Le cortisol, une hormone de stress pouvant traverser le placenta lorsqu’elle est sécrétée en grande quantité, perturbe le développement du cerveau du foetus et pourrait être lié à divers troubles psychiatriques.

La Presse s’est penchée sur une étude récente menée par deux chercheurs montréalais de l’Institut universitaire en santé mentale Douglas qui ont observé les cerveaux de 80 nouveau-nés par résonance magnétique et ont observé des différences entre ceux dont les mères avaient été anxieuses pendant leur grossesse et les autres. «Chez les nouveau-nés de mères anxieuses ou déprimées, les structures cérébrales liées à la gestion du stress, au traitement sensoriel, au fonctionnement social et à l’humeur étaient singulières,» explique la journaliste Marie-Claude Malboeuf.

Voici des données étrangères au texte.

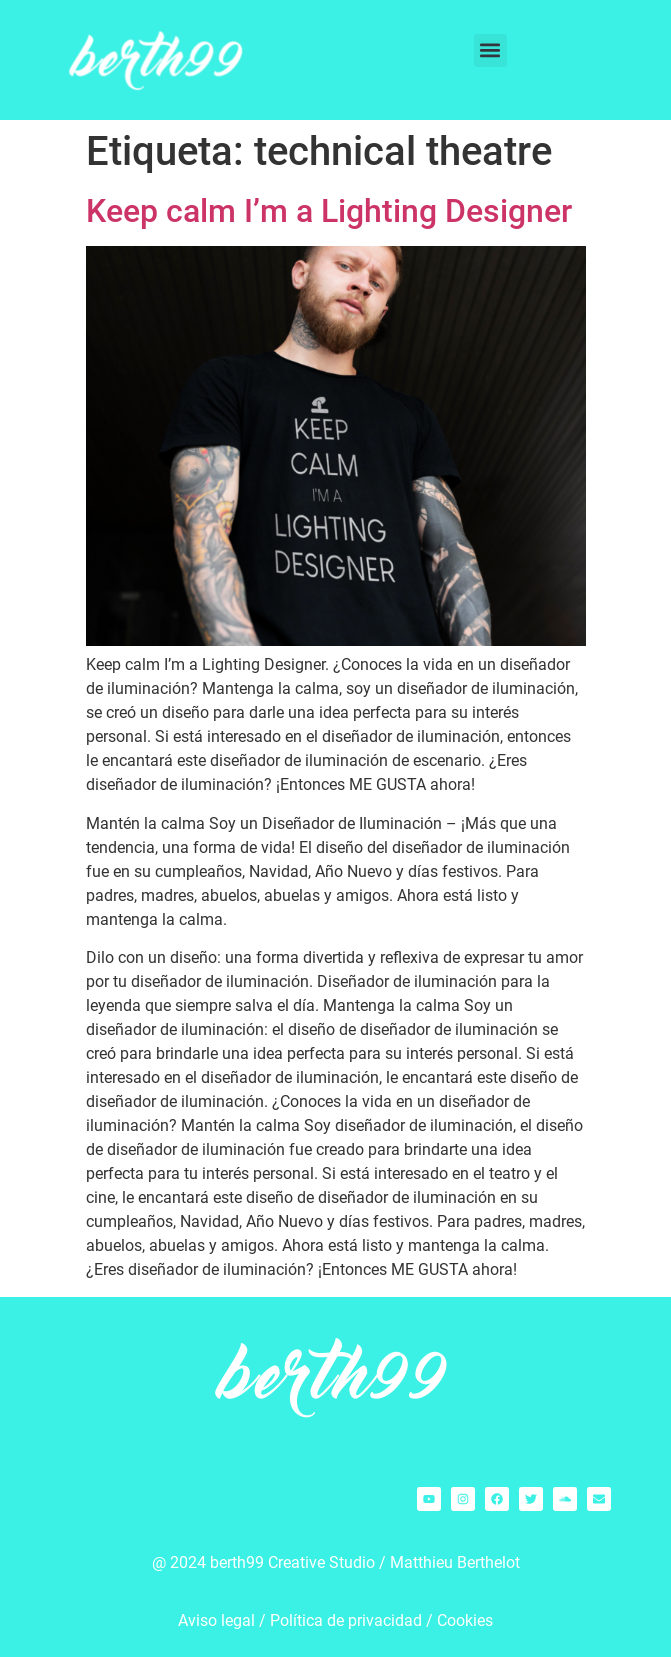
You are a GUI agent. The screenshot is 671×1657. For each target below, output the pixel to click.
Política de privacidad (346, 1620)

Un nombre croissant d’études révèle que le stress gestationnel peut provoquer le développement de divers troubles psychologiques ou psychiatriques chez les enfants. Certains cas extrêmes augmenteraient même le risque d’autisme ou de schizophrénie.

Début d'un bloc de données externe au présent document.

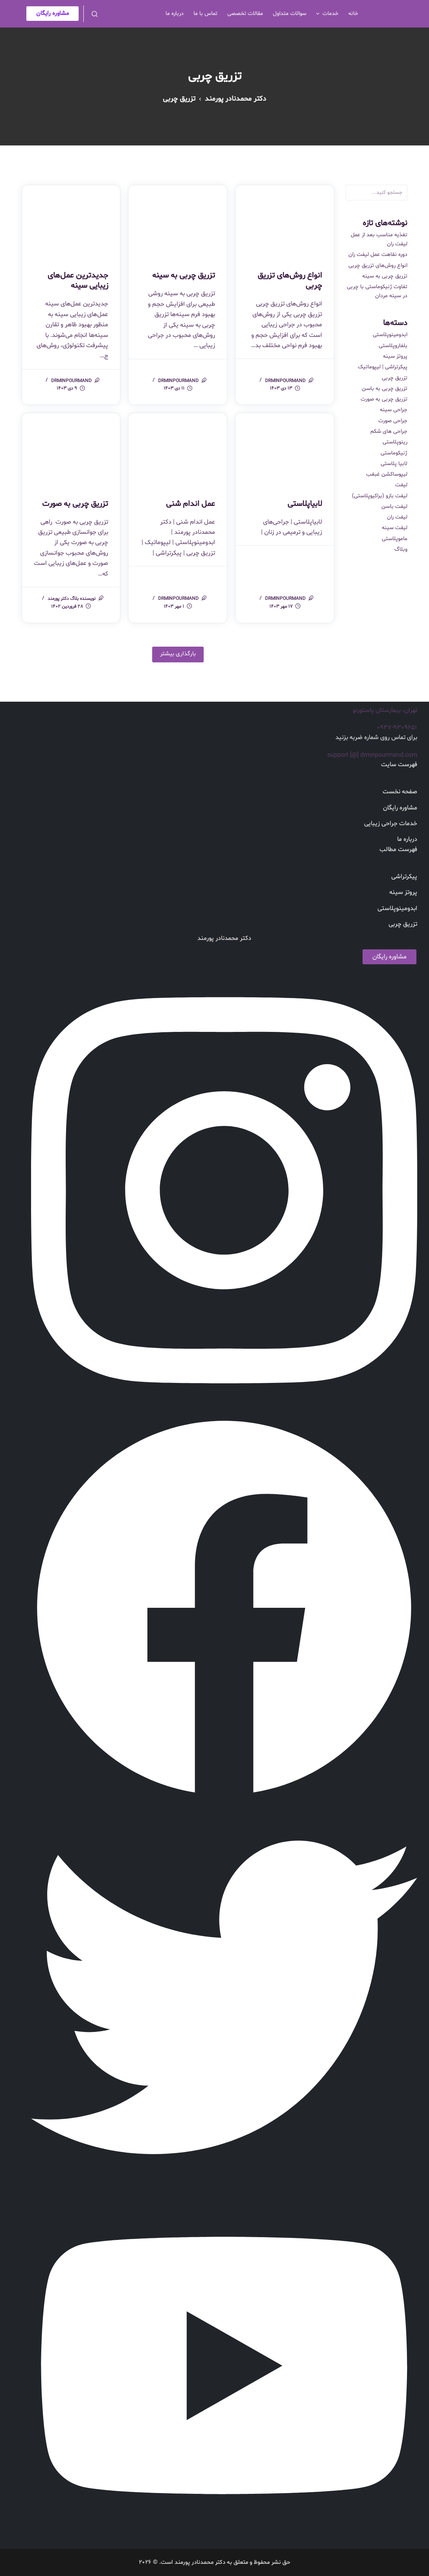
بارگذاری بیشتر (178, 654)
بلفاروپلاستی (393, 345)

Afin d’écarter la possibilité que les différences observées entre les cerveaux d’enfants de mères anxieuses et ceux de mères calmes ne soient dues qu’à la génétique, Dre Suzanne King a étudié l’impact d’un stress entièrement indépendant de la mère : la crise du verglas de 1998. Depuis 17 ans, elle étudie le développement d’enfants qui étaient dans le ventre de leur mère pendant la crise, excluant donc tout impact génétique ou environnemental.

Parmi les différentes sources de stress que peuvent connaître les femmes enceintes, l’article mentionne des suivis médicaux qui peuvent être inquiétants, la pression de la performance, mais aussi l’impression de solitude des mères. Le manque de formation des médecins afin de détecter l’anxiété ou la dépression chez les femmes enceintes empêcherait les femmes enceintes d’obtenir un suivi psychologique adéquat. La raison principale: le tabou de la possibilité d’être déprimée et enceinte.

Dans le dernier dossier sur la maladie mentale des enfants, Planète F, qui a rencontré les chercheurs de l’Institut Douglas, parlait aussi de l’impact du stress de la mère sur le foetus.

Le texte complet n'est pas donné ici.